**Source records**
>>>
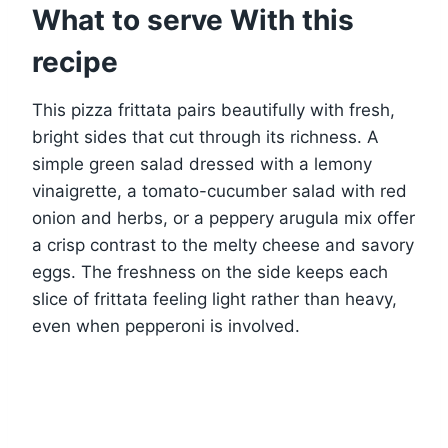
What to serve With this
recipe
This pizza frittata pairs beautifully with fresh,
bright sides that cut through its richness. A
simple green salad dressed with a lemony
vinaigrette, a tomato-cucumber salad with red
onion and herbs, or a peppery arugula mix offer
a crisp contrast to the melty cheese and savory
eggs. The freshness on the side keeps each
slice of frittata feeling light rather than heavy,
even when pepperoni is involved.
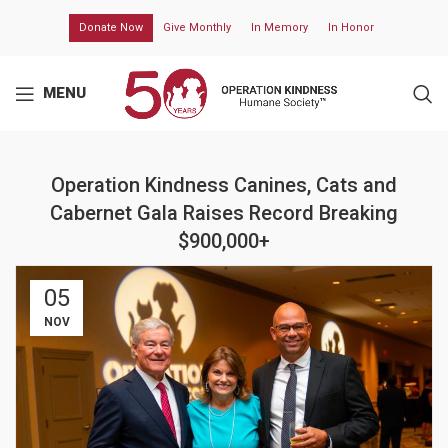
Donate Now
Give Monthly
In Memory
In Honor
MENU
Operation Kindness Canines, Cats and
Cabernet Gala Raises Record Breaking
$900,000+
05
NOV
<<<
>>>
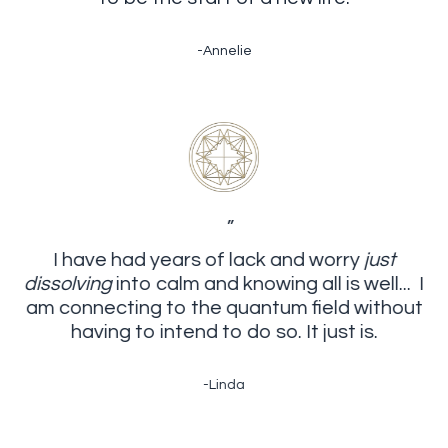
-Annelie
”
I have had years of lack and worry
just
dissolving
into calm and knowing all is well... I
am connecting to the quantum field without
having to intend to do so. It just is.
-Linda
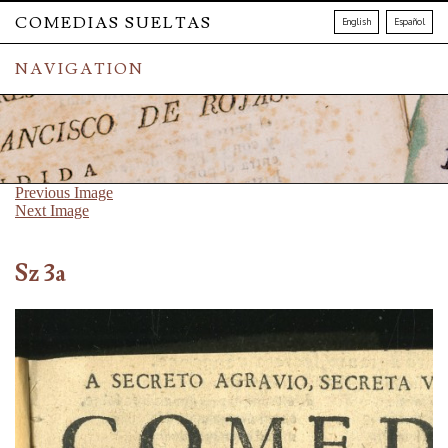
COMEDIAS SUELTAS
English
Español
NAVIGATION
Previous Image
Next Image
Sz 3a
<<<
Filter the entries above down to the lines that hold the word "salad", and copy those lines.

simple green salad dressed with a lemony
vinaigrette, a tomato-cucumber salad with red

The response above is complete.